あれ?ドローシアって未成年は飲酒ダメだったわよね。
「平気なの?」
「うん、ちょっとくらいなら大丈夫。シンシアも入れる?」
「じゃあちょっとだけ」
「お酒大丈夫なんだよね」
「ええ、グレスデンでは日常で飲むものだったから慣れてるわよ」
数滴垂らすだけだと思っていたが、ルイスは結構な勢いで瓶を傾けた。あーあー、大丈夫かしらコレ。
「いいけど、それ飲んだらちゃんと寝てね」
「わかってるよ。寝つきがよくなるものだから大丈夫」
半信半疑でルイスの様子を見ていたが、特に酔う様子はなかったのでほっとした。暴れ上戸とかじゃなくて良かった・・・。
その代わり宣言通り眠くなってきたらしく、飲みかけのコップは置かれてベッドにごろんと猫のように転がり出した。

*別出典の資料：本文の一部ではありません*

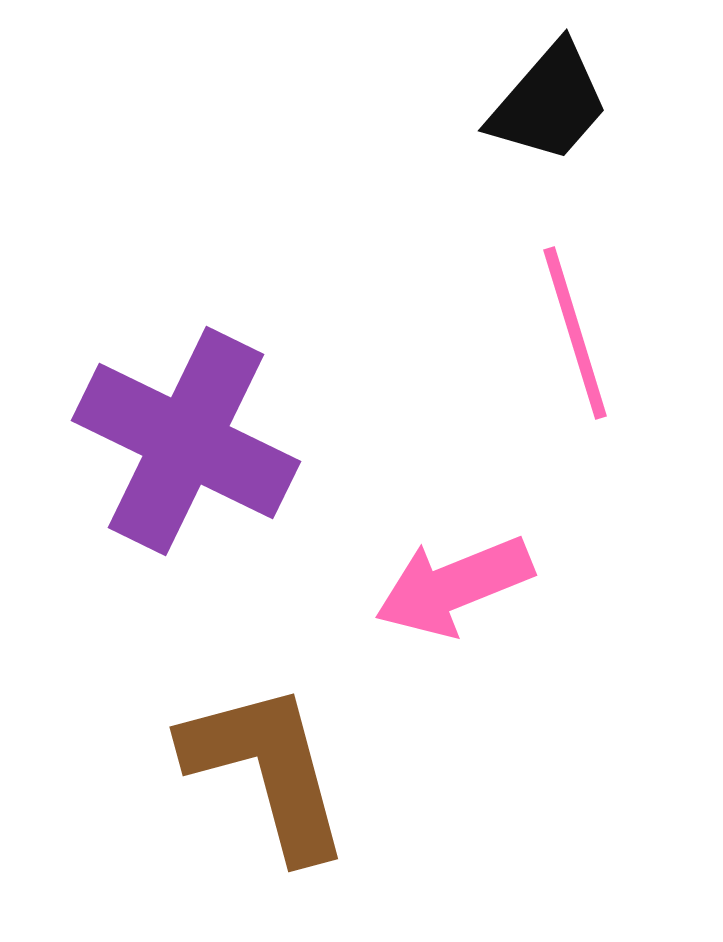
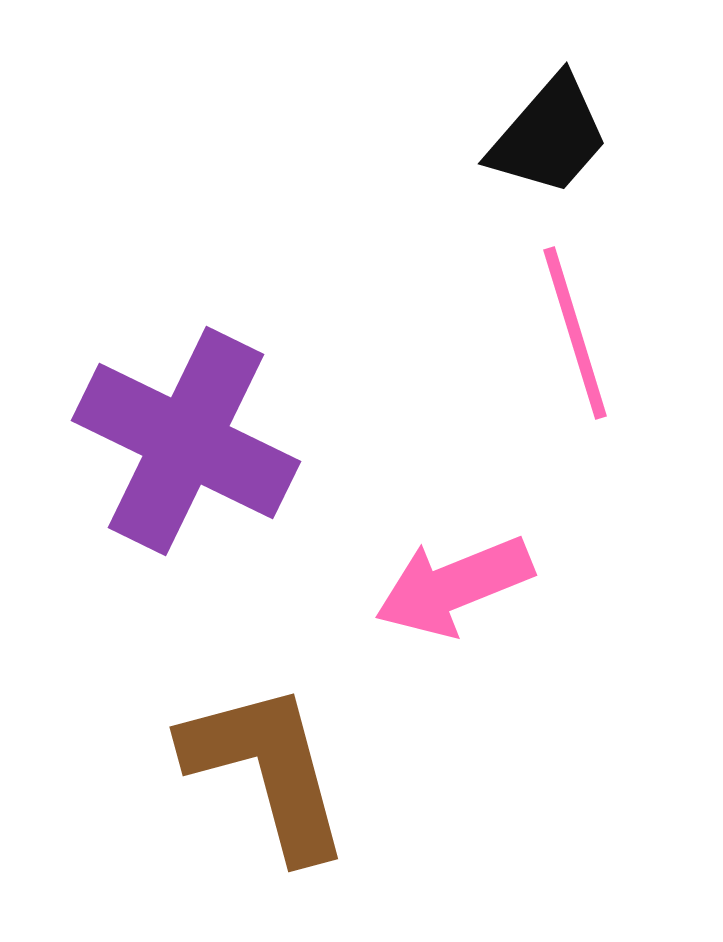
black trapezoid: moved 33 px down
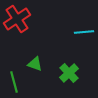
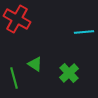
red cross: rotated 28 degrees counterclockwise
green triangle: rotated 14 degrees clockwise
green line: moved 4 px up
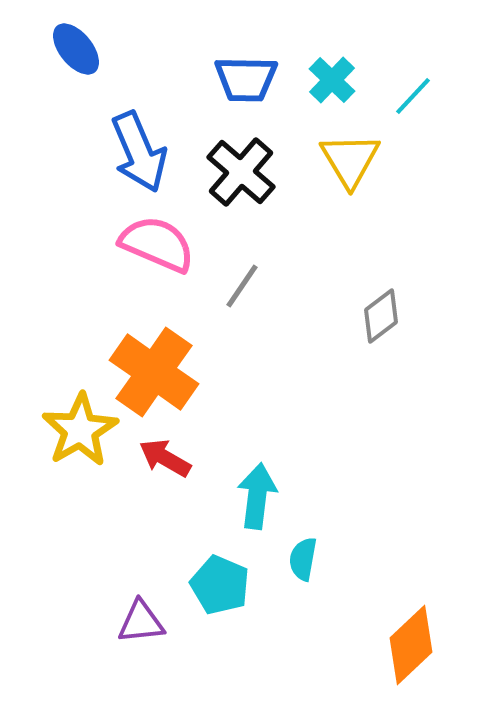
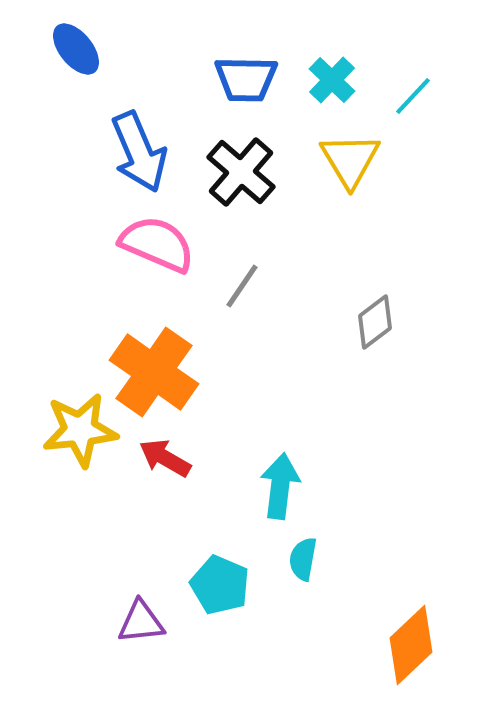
gray diamond: moved 6 px left, 6 px down
yellow star: rotated 24 degrees clockwise
cyan arrow: moved 23 px right, 10 px up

「眠いの?布団ちゃんと着てよね。風邪が悪化しちゃう」
「じゃあシンシアも」
じゃあ、の意味がわからなかったけど、誘われたので私もコップを置いて一緒に布団に入る。ブランデー入りのホットミルクを飲んだからか身体は随分とぽかぽかに温まっていた。しばらくお酒を飲む習慣がなかったからか、アルコール特有の頭がぼーっとなる感じもしてくる。
「眠い?」
「ちょっと眠いかもしれない」
「じゃあ寝ましょ」
「うん、シンシアも寝るよね」
「そうね」
「おやすみ」
「おやすみなさい」
挨拶をした後に続く沈黙に私は目を閉じて眠る努力をした。しかしブランデーでぼーっとした感覚とは裏腹に、意外にも目が冴えてしまって寝付けない。
しばらくしてこっそり隣を見ればルイスの目もパッチリ開いている。私はバレないように盗み見ていたのに彼は早々に私の視線に気づいた。
「眠れないんだね」
「ルイスも?」
「うん。日中にあれだけ寝るとね」
そうそう、不規則な睡眠って後に響くのよ。
ルイスは身体をこちら側に向けると何故か布団から出していた私の手を握って言う。
「やっぱり眠れるまでしりとりしよう」
「いいわよ」
絶対に負けない、と意気込んで始めたしりとり。そこそこ長く続いたけれどいつの間にか眠ってしまっていて、翌朝どちらが勝ったのかは二人とも思い出せなかった。